I don’t deny that there are plenty of negative things going on in the world, but ask yourself these questions: Does today’s TV news deliver you a balanced view of what is actually going on? Are you ever hearing about all the incredible breakthroughs, cures, and lives saved ever day? Or about any of the technological breakthroughs or the innovative companies getting funded?
Also, do you really need to hear about every murder on the planet reported into your living room in graphic detail, over and over again, putting you in a state of fear and anxiety?
This is what makes your amygdala stand at attention.
While it’s not surprising, a study found that watching only 180 seconds (3 minutes) of negative news resulted in a 27% increased likelihood that you would report having an unhappy day at work.
Why This Matters
To be clear, there are a ton of problems and real challenges in the world that need to be solved. We’ll be discussing these in upcoming blogs in this Scaling Abundance series.
But our ability to address those challenges is magnified by changemakers who have an Abundance Mindset—those who believe that “the world’s biggest problems are the world’s biggest opportunities.”
Shifting from scarcity to abundance, and from pessimism to optimism, is critical for entrepreneurs seeking to solve the world’s biggest problems.
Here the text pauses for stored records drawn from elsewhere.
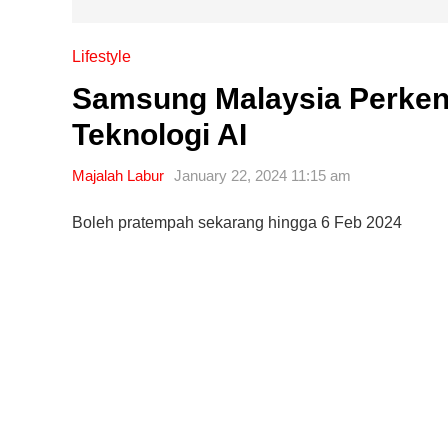
Lifestyle
Samsung Malaysia Perkena
Teknologi AI
Majalah Labur
January 22, 2024 11:15 am
Boleh pratempah sekarang hingga 6 Feb 2024
Editor Picks
Ini 15 Panduan Beginner
Perlu Tahu Tentang Pelabura
Saham di Bursa Malaysia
When I ask myself why everyone doesn’t see our world of increasing abundance the same way that I do, I’ve come to realize that many tend to romanticize the past and long for what we perceive as the “good old days.”
In the next few blogs in this series, we’ll delve into this paradox—a yearning for a past that was in reality often harsher and less forgiving than the world we inhabit today.
Understanding this tendency and its origins offers another piece of the puzzle to breaking free from the negative mindsets that can hinder our journey towards a more abundant future.